##### Supplied records

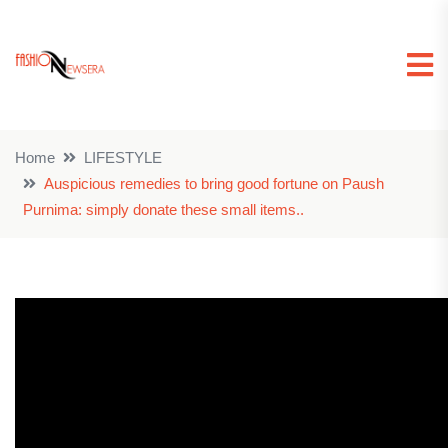
Home
LIFESTYLE
Auspicious remedies to bring good fortune on Paush
Purnima: simply donate these small items..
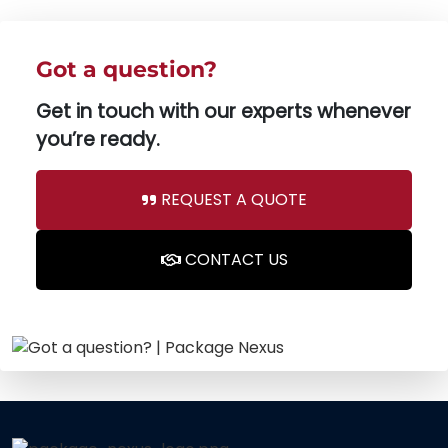
Got a question?
Get in touch with our experts whenever
you’re ready.
REQUEST A QUOTE
CONTACT US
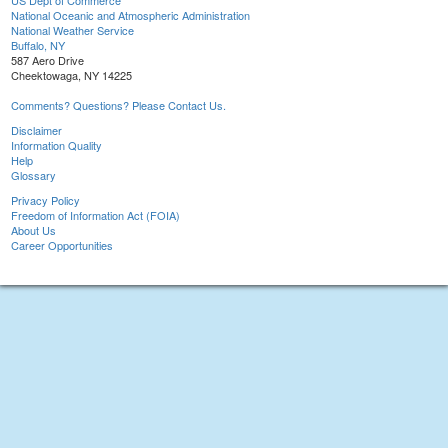
US Dept of Commerce
National Oceanic and Atmospheric Administration
National Weather Service
Buffalo, NY
587 Aero Drive
Cheektowaga, NY 14225
Comments? Questions? Please Contact Us.
Disclaimer
Information Quality
Help
Glossary
Privacy Policy
Freedom of Information Act (FOIA)
About Us
Career Opportunities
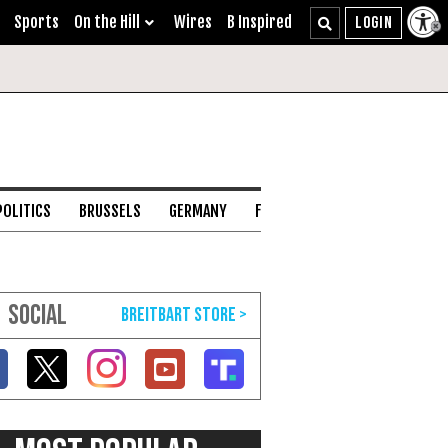
Sports
On the Hill
Wires
B Inspired
POLITICS
BRUSSELS
GERMANY
FRANCE
ENGLISH CHANNEL
SOCIAL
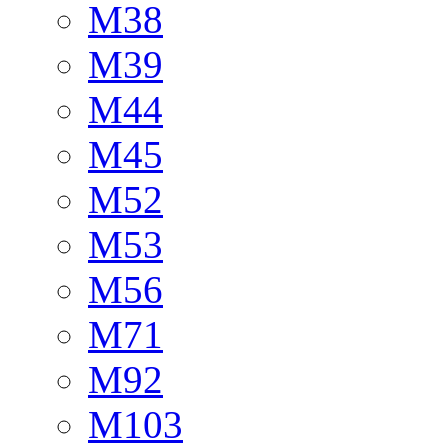
M38
M39
M44
M45
M52
M53
M56
M71
M92
M103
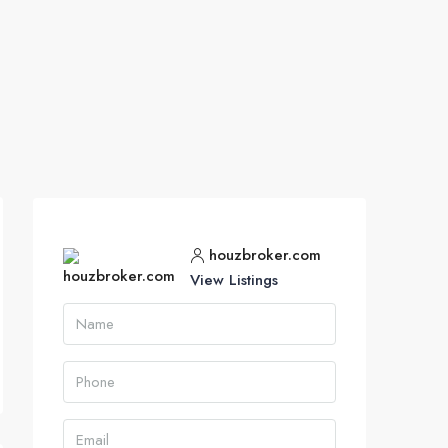
houzbroker.com
View Listings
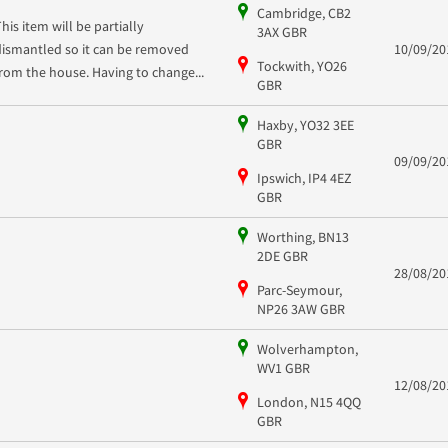
Cambridge, CB2
This item will be partially
3AX GBR
dismantled so it can be removed
10/09/20
Tockwith, YO26
from the house. Having to change...
GBR
Haxby, YO32 3EE
GBR
09/09/20
Ipswich, IP4 4EZ
GBR
Worthing, BN13
2DE GBR
28/08/20
Parc-Seymour,
NP26 3AW GBR
Wolverhampton,
WV1 GBR
12/08/20
London, N15 4QQ
GBR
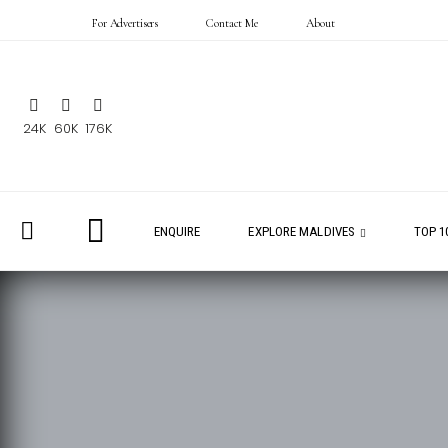
For Advertisers
Contact Me
About
24K
60K
176K
ENQUIRE
EXPLORE MALDIVES
TOP 1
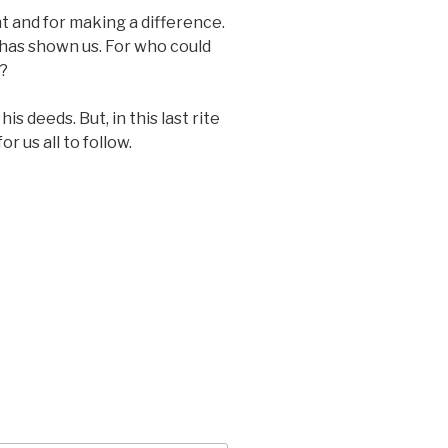
ent and for making a difference.
 has shown us. For who could
e?
 deeds. But, in this last rite
r us all to follow.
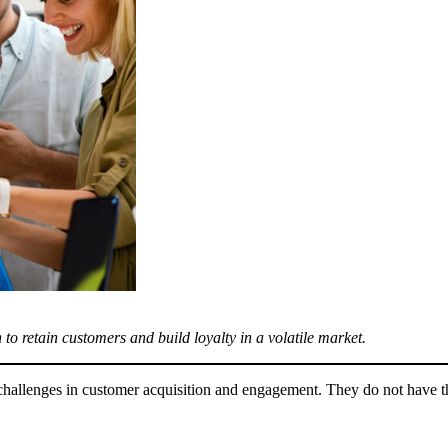
 to retain customers and build loyalty in a volatile market.
h challenges in customer acquisition and engagement. They do not have th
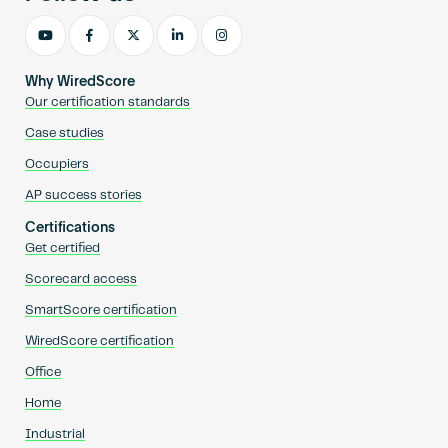
Why WiredScore
Our certification standards
Case studies
Occupiers
AP success stories
Certifications
Get certified
Scorecard access
SmartScore certification
WiredScore certification
Office
Home
Industrial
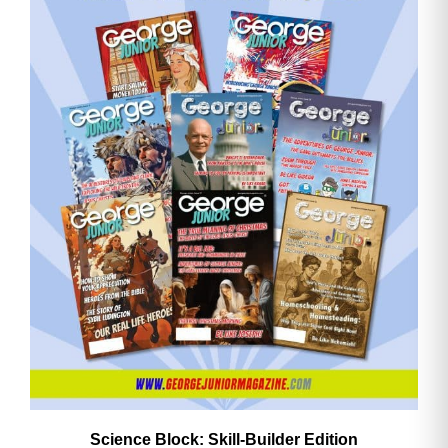
Science Block: Skill‑Builder Edition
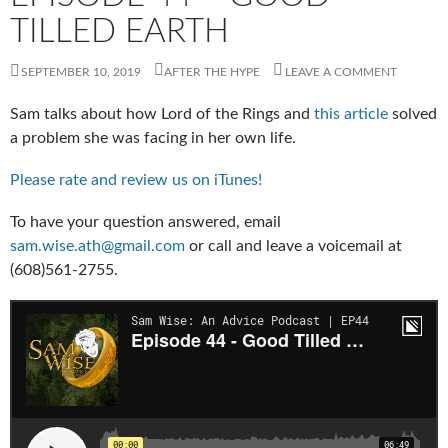
TILLED EARTH
SEPTEMBER 10, 2019
AFTER THE HYPE
LEAVE A COMMENT
Sam talks about how Lord of the Rings and
this article
solved
a problem she was facing in her own life.
Please rate and review us on iTunes!
To have your question answered, email
sam.wise.ath@gmail.com
or call and leave a voicemail at
(608)561-2755.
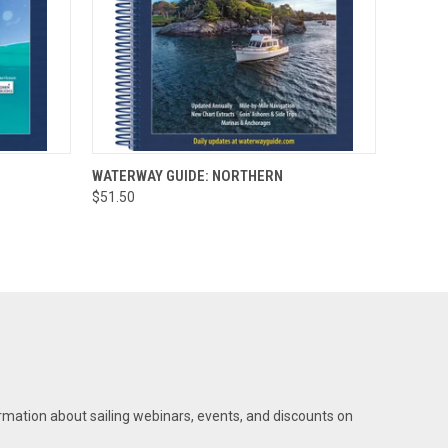
O CART
QUICK VIEW
ADD TO CART
WATERWAY GUIDE: NORTHERN
$51.50
rmation about sailing webinars, events, and discounts on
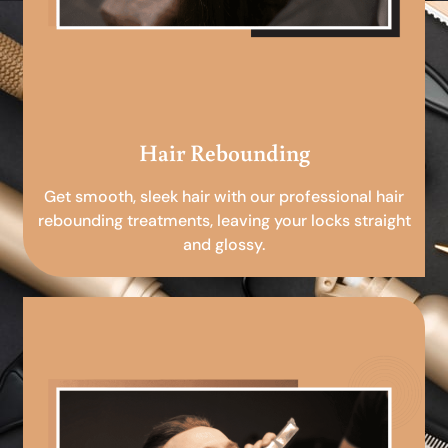
Hair Rebounding
Get smooth, sleek hair with our professional hair
rebounding treatments, leaving your locks straight
and glossy.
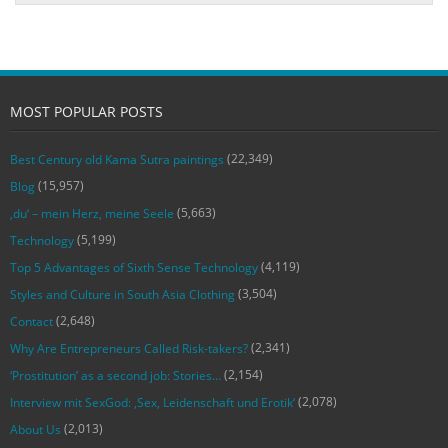
MOST POPULAR POSTS
(22,349)
Best Century old Kama Sutra paintings
(15,957)
Blog
(5,663)
‚du‘ – mein Herz, meine Seele
(5,199)
Technology
(4,119)
Top 5 Advantages of Sixth Sense Technology
(3,504)
Styles and Culture in South Asia Clothing
(2,648)
Contact
(2,341)
Why Are Entrepreneurs Called Risk-takers?
(2,154)
‘Prostitution’ as a second job: Stories…
(2,078)
Interview mit SexGod: ‚Sex, Leidenschaft und Erotik‘
(2,013)
About Us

##########

What to work on →
What is needed is a verbatim copy of the material, minus its pictures.

Task response →
Home
LIFESTYLE
Auspicious remedies to bring good fortune on Paush
Purnima: simply donate these small items..
Got a question?
Get in touch with our experts whenever
you’re ready.
REQUEST A QUOTE
CONTACT US
US Dept of Commerce
National Oceanic and Atmospheric Administration
National Weather Service
Buffalo, NY
587 Aero Drive
Cheektowaga, NY 14225
Comments? Questions? Please Contact Us.
Disclaimer
Information Quality
Help
Glossary
Privacy Policy
Freedom of Information Act (FOIA)
About Us
Career Opportunities
Sports
On the Hill
Wires
B Inspired
POLITICS
BRUSSELS
GERMANY
FRANCE
ENGLISH CHANNEL
SOCIAL
M38
M39
M44
M45
M52
M53
M56
M71
M92
M103
houzbroker.com
View Listings
Cambridge, CB2
This item will be partially
3AX GBR
dismantled so it can be removed
10/09/20
Tockwith, YO26
from the house. Having to change...
GBR
Haxby, YO32 3EE
GBR
09/09/20
Ipswich, IP4 4EZ
GBR
Worthing, BN13
2DE GBR
28/08/20
Parc-Seymour,
NP26 3AW GBR
Wolverhampton,
WV1 GBR
12/08/20
London, N15 4QQ
GBR
For Advertisers
Contact Me
About
24K
60K
176K
ENQUIRE
EXPLORE MALDIVES
TOP 1
ent and for making a difference.
 has shown us. For who could
e?
 deeds. But, in this last rite
r us all to follow.
 to retain customers and build loyalty in a volatile market.
h challenges in customer acquisition and engagement. They do not have th
Why WiredScore
Our certification standards
Case studies
Occupiers
AP success stories
Certifications
Get certified
Scorecard access
SmartScore certification
WiredScore certification
Office
Home
Industrial
Science Block: Skill‑Builder Edition
TILLED EARTH
SEPTEMBER 10, 2019
AFTER THE HYPE
LEAVE A COMMENT
Sam talks about how Lord of the Rings and
this article
solved
a problem she was facing in her own life.
Please rate and review us on iTunes!
To have your question answered, email
sam.wise.ath@gmail.com
or call and leave a voicemail at
(608)561-2755.
O CART
QUICK VIEW
ADD TO CART
WATERWAY GUIDE: NORTHERN
$51.50
rmation about sailing webinars, events, and discounts on
Hair Rebounding
Get smooth, sleek hair with our professional hair
rebounding treatments, leaving your locks straight
and glossy.
MOST POPULAR POSTS
(22,349)
Best Century old Kama Sutra paintings
(15,957)
Blog
(5,663)
‚du‘ – mein Herz, meine Seele
(5,199)
Technology
(4,119)
Top 5 Advantages of Sixth Sense Technology
(3,504)
Styles and Culture in South Asia Clothing
(2,648)
Contact
(2,341)
Why Are Entrepreneurs Called Risk-takers?
(2,154)
‘Prostitution’ as a second job: Stories…
(2,078)
Interview mit SexGod: ‚Sex, Leidenschaft und Erotik‘
(2,013)
About Us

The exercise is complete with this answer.